Une des figures incarnant cette aspiration est le recteur-archiprêtre Mgr Ribadeau Dumas. Pour ce prélat d’aujourd’hui, la cathédrale doit rester « vivante ». Il faut donc que son décor s’adapte.
En résumé, le clergé n’aime pas qu’on l’encombre de vieilleries. C’est ce qui motive son refus du retour de la « Couronne de lumière », magnifique lustre central dessiné par Viollet-le-Duc. Et l’État considérant que le mobilier liturgique relève du domaine réservé du diocèse, baptistère, chaises, autel et ambon vont être recréés en style « épuré ».
Idem pour la Couronne d’épines qui ne sera pas replacée dans son précieux reliquaire, mais présentée dans une grande roue design placée dans le chœur, à portée du public qui pourra la toucher.
Sept tapisseries sont également commandées à deux artistes. Le Kényan Michael Armitage, connu pour ses peintures figuratives évoquant le contexte sociopolitique et spirituel de l’Afrique de l’Est, et l’expressionniste espagnol Miquel Barceló, également inspiré par l’Afrique.
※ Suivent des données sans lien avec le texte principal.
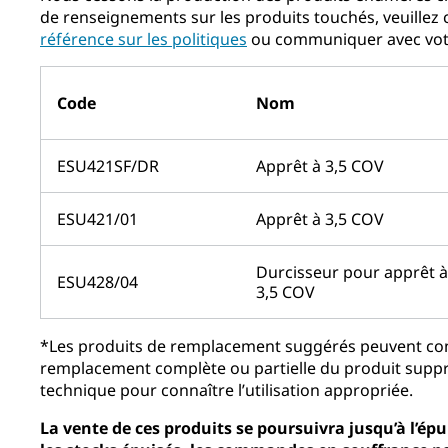
de renseignements sur les produits touchés, veuillez 
référence sur les politiques
ou communiquer avec vo
Code
Nom
ESU421SF/DR
Apprêt à 3,5 COV
ESU421/01
Apprêt à 3,5 COV
Durcisseur pour apprêt à
ESU428/04
3,5 COV
*Les produits de remplacement suggérés peuvent con
remplacement complète ou partielle du produit supprim
technique pour connaître l’utilisation appropriée.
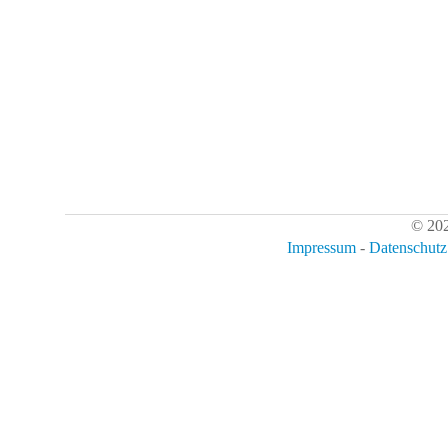
© 202
Impressum
-
Datenschutz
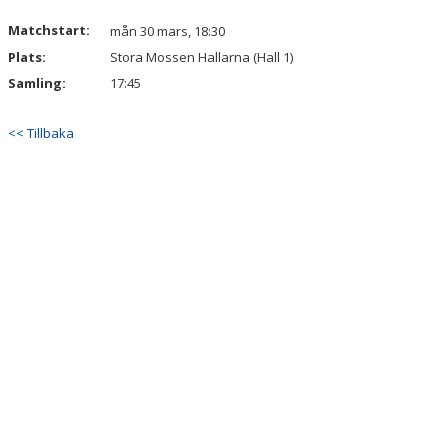
Matchstart:
mån 30 mars, 18:30
Plats:
Stora Mossen Hallarna (Hall 1)
Samling:
17:45
<< Tillbaka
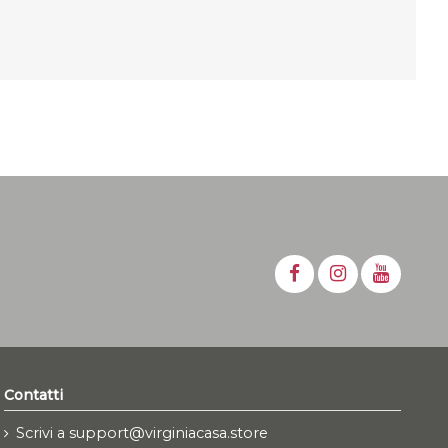
Contatti
Scrivi a support@virginiacasa.store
Enfin, le clergé met à profit le grand afflux de fonds pour refaire toute sa garde-robe sacerdotale, tâche confiée au couturier Castelbajac.
L’affaire des vitraux
Le président de la République, en accord avec l’évêché, souhaite aussi remplacer une série de vitraux de Viollet-le-Duc. C’est que son désir de modernité n’a pu être satisfait avec la flèche. Ces vitraux ont pourtant été restaurés avec l’argent de la souscription et sont classés monuments historiques. Ils forment un ensemble cohérent avec tous les décors créés par Viollet-le-Duc. Leur élégant dessin en grisaille avec quelques traits de couleur est un jalon entre la réappropriation du Moyen Âge et les prémices de l’Art nouveau.
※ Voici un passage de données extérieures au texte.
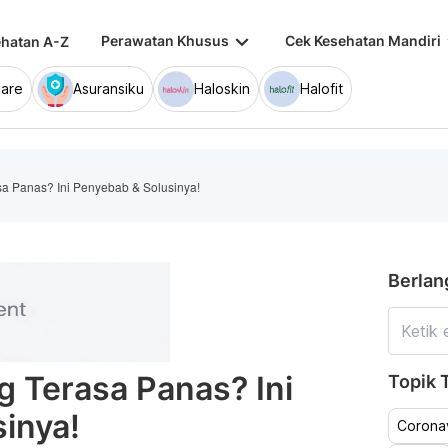
keyboard_arrow_down
keybo
Perawatan Khusus
Cek Kesehatan Mandiri
hatan A-Z
are
Asuransiku
Haloskin
Halofit
 Panas? Ini Penyebab & Solusinya!
Berlan
 Terasa Panas? Ini
Topik T
inya!
Coronav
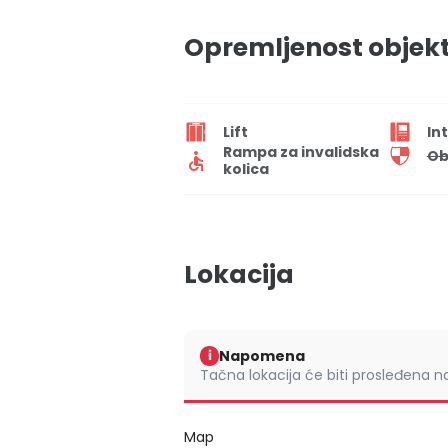
Opremljenost objek
Lift
In
Rampa za invalidska
Ob
kolica
Lokacija
Napomena
i
Tačna lokacija će biti prosleđena 
Map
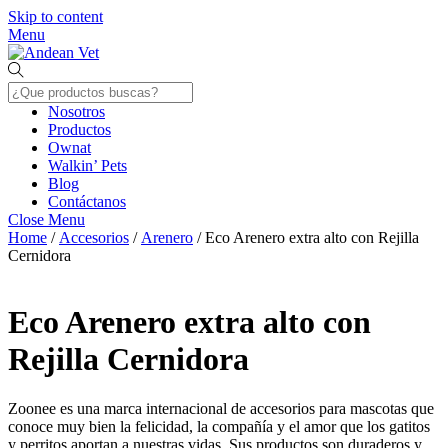
Skip to content
Menu
Nosotros
Productos
Ownat
Walkin’ Pets
Blog
Contáctanos
Close Menu
Home
/
Accesorios
/
Arenero
/ Eco Arenero extra alto con Rejilla
Cernidora
Eco Arenero extra alto con
Rejilla Cernidora
Zoonee es una marca internacional de accesorios para mascotas que
conoce muy bien la felicidad, la compañía y el amor que los gatitos
y perritos aportan a nuestras vidas. Sus productos son duraderos y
La commission consultative (CNPA) a unanimement voté contre. Même les fonctionnaires qui en sont membres n’ont pas suivi les instructions venues d’en haut. L’Académie des Beaux-Arts a émis un avis similaire. Et Roselyne Bachelot, citée par La Tribune de l’art, a écarté ce remplacement avec clarté : « Je rappelle tout simplement que la France a signé la convention de Venise de 1964 qui rend absolument impossible toute dépose desdits vitraux et leur remplacement par des œuvres modernes. » Huit artistes ont malheureusement été présélectionnés pour un concours, parmi lesquels Daniel Buren : l’inquiétude est légitime. En outre, Bernard Blistène, ancien dirigeant de Beaubourg et prosélyte de l’art contemporain, sera le président du jury.
Il est possible que l’on découvre d’autres entorses à la déontologie. On sait déjà que le coq d’origine a été remplacé, dessiné par l’architecte en chef lui-même, qui place ainsi sa touche personnelle au sommet de l’édifice. Ce nouveau volatile ventru ressemble plus à une dinde qu’à un coq, mais on nous dit que c’est un phénix.
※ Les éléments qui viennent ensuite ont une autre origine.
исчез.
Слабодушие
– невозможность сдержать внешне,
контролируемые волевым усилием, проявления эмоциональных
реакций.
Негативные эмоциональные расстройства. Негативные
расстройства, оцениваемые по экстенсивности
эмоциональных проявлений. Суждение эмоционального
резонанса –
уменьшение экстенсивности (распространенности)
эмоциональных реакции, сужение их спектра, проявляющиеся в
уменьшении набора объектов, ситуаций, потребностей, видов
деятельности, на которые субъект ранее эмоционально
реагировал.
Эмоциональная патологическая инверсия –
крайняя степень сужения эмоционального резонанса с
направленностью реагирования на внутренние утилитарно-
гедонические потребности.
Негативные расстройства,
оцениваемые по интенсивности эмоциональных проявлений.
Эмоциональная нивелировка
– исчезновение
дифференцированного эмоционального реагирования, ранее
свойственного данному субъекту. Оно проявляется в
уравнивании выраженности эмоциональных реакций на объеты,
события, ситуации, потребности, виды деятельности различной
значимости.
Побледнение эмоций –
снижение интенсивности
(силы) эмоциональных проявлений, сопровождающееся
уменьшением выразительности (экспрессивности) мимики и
De quoi Notre-Dame est-elle le nom ?
Pourquoi ce chantier passionne-t-il tant ? Sa taille n’y est pour rien. Il est cinq fois plus petit que celui du RER Éole porte Maillot qui, lui, n’intéresse personne. Les ressorts sont plus profonds. L’un d’eux est la nostalgie pour une forme de travail artisanal gratifiant. Il y a aussi un rapport spécifique à l’architecture elle-même. Notre-Dame est un type d’architecture non utilitaire, voué seulement à la beauté et à la spiritualité.
Emmanuel Macron a voulu que la restauration soit réalisée en cinq années. C’est chose faite pour l’essentiel, et on peut lui en savoir gré. Cependant, au lieu de garantir le respect des règles nationales et internationales en matière patrimoniale, il n’a cessé de vouloir s’en affranchir. En réalité, ce qui a permis une restauration sérieuse, c’est l’attachement du public à sa cathédrale et la recherche de l’authenticité par les professionnels concernés, scientifiques et métiers d’art.
[1] Tribune transversale en forme de galerie, élevée jadis entre la nef et le chœur.
[2] Grandes peintures offertes par la corporation des orfèvres de 1630 à 1707, au mois de mai, d’où leur nom. Elles sont exposées aux Gobelins.